Imaging was performed on a Zeiss Axioplan-2 microscope system as previously described (Johnson et al., 2002). Live cells were imaged on pads of 1.2% agarose in M9 salts. For the cell dimension measurements shown in Table 5 and Fig. S6, cells were chemically fixed (Bendezu & de Boer, 2008) and imaged on poly-L-lysine-coated coverslips using phase contrast optics. Cell length and diameter were measured in automated mode using the ObjectJ 1.03a plug-in (van der Ploeg et al., 2013) of imageJ 1.48a (Schneider et al., 2012).

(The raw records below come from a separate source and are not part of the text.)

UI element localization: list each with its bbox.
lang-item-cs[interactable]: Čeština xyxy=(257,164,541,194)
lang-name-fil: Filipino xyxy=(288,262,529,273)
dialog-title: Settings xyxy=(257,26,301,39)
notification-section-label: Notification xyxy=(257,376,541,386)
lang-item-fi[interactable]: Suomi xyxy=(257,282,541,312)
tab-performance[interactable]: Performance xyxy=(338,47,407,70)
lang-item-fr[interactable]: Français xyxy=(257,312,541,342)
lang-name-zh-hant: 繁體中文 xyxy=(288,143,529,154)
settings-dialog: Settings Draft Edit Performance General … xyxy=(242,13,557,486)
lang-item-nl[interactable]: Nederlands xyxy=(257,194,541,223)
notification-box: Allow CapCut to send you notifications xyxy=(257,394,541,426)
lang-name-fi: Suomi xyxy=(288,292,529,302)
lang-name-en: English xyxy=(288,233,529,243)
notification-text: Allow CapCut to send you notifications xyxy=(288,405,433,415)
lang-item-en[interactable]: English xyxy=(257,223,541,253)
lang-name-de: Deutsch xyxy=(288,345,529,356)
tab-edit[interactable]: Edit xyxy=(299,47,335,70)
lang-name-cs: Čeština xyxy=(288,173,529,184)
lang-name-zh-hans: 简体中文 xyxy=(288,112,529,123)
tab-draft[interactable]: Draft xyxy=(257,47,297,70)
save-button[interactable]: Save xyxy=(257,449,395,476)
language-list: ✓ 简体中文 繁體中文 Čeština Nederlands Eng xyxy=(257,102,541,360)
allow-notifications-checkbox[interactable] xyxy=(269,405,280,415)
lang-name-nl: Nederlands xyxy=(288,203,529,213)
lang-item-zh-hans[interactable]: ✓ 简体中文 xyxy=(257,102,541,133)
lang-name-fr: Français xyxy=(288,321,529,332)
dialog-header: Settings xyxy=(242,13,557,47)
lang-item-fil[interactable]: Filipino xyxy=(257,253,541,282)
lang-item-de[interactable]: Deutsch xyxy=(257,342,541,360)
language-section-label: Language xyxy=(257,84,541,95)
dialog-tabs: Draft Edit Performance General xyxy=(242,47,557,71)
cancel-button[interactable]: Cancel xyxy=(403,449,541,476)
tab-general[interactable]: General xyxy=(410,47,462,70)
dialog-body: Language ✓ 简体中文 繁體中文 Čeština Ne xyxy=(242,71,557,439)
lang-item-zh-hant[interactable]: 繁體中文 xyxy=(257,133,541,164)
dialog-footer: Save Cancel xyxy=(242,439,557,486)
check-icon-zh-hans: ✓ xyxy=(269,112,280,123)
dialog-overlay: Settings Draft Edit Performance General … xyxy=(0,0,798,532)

For the pulse-labeling experiments with HADA (Kuru et al., 2012) shown in Fig. 6 and Table S3, overnight cultures (LB, 30°C) were diluted to OD₆₀₀=0.02 in fresh LB and growth was continued at 30°C to OD₆₀₀=0.6. One hundredth of a 100 mM stock solution of hydroxy coumarin-carbonyl-amino-D-alanine (HADA, kindly supplied by Erkin Kuru and Michael VanNieuwenhze) in DMSO was added to aliquots of each culture. After incubation at 37°C for one min, ice-cold ethanol was added to 70% and mixtures were incubated on ice for 15 min. The ethanol-fixed cells were washed five times in ice-cold PBS (10.1 mM Na₂HPO₄, 1.8 mM KH₂PO₄, 137 mM NaCl, 2.7 mM KCl, pH 7.4), and then imaged on pads of 1.2% agarose in M9 salts using fluorescence (DAPI) and DIC optics. Cell length and diameter, and the presence of a constriction and/or fluorescent ring were determined manually using ObjectJ. The periods of septal peptidoglycan (sPG) synthesis and of visible cell constriction during the division cycle were determined essentially as described (Den Blaauwen et al., 1999), assuming HADA accumulation at midcell coincides with synthesis of sPG. The average time after cell birth when sPG synthesis (t_pg) or constriction (t_c) starts was calculated using: $t_{\mathrm{x}}=-\frac{Td}{ln2}ln[1-0.5F(x)]$, where Td is the mass doubling time and F(x) is the fraction of cells with no visible constriction (t_x=t_c), or with neither a constriction nor a ‘HADA ring’ (t_x=t_pg). The average time before cell separation when sPG synthesis is completed was calculated using: $t_{\mathrm{x}}=\frac{Td}{ln2}ln[1+F(x)]$, where F(x) is the fraction of cells with a (deep) constriction but without associated ‘HADA ring’. Cell volume was calculated using V=4/3πr³+πr²h with r representing radius and h cylinder length. Data analysis was performed in Microsoft Excel and Origin 9 (OriginLab Corporation).

Immunoblotting

Western analyses with anti-GFP antibodies (Rockland) were done essentially as before (Bernhardt & de Boer, 2003). The procedure was similar for detection of FtsB and FtsL, with the following exceptions. Cells were resuspended in Tricine sample buffer (450 mM Tris.Cl, 12% glycerol, 4% SDS, 0.0025% Coomassie Blue G, pH=8.5), and broken by incubation at 65°C for 15 min followed by brief sonication. Whole cell lysates were fractionated in Tricine running buffer (100 mM Tris.OH, 100 mM Tricine, 0.1% SDS, pH=8.3) on Novex 10–20% Tricine gradient gels (Life Technologies). Proteins were transferred to 0.2 μm nitrocellulose filter in transfer buffer (25 mM Tris.Cl, 192 mM Glycine, 10% Methanol) for 2 hr in a Genie Blotter (Idea Scientific Company). Blots were heated in boiling PBS for 5 min for heat-induced antigen retrieval (Swerdlow et al., 1986) immediately before subsequent routine blocking and detection steps. Rabbit polyclonal α-FtsB and α-FtsL antisera were kindly provided by Morgan Feeney and Jon Beckwith.

Other methods

Bacterial two hybrid (BACTH) assays (Karimova et al., 1998) were performed as before (Bendezu et al., 2009). For the growth curves in Fig. 2, 0.2 ml cultures were grown shaking at 30°C in a 96-well Falcon 353072 plate in a BioTek Synergy HT microplate reader.